Salize and Rossler [43] reported on the costs of maintaining comprehensive care for 66 patients with schizophrenia living in the community, and compared them with the costs of residential care. The study was conducted in Mannheim, Germany. Subjects were patients who had been discharged from either of the two Mannheim psychiatric hospitals, but who had had at least one inpatient episode within the previous 12 months.
To investigate actual costs, the researchers developed the Mannheim Service Recording Sheet (MSRS); all service interventions were recorded, including therapy, medication, supportive services, activities of daily living services, general consultations, advice on occupation, accommodation (including sheltered accommodation where required), crisis intervention and somatic treatment. Care needs were identified at the beginning and end of the study. Costs per service were computed for all services, including capital costs, staff costs, overheads and other costs associated with providing psychiatric services. Because a psychiatric perspective was adopted, the social costs of housing (when not sheltered care), informal caregiving and foregone employment were not included.

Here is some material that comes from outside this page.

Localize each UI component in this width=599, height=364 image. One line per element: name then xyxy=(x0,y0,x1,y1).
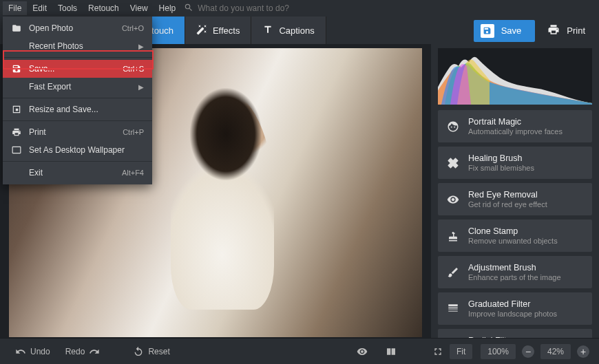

The average cost of community care was reported to be US$18 377 per case per annum, which was compared with the cost of care in a long-term state psychiatric hospital of US$43 000 per case. The cost of a permanently incarcerated patient was US$61 261 per annum. When the costs were broken down, 38% were due to sheltered accommodation, 38% to rehospitalization, 10% to outpatient care, 6% for medication, 5% for rehabilitative care and 2% for other. The authors reported that community care cost 43% of institutional care; and concluded that community care was the better choice.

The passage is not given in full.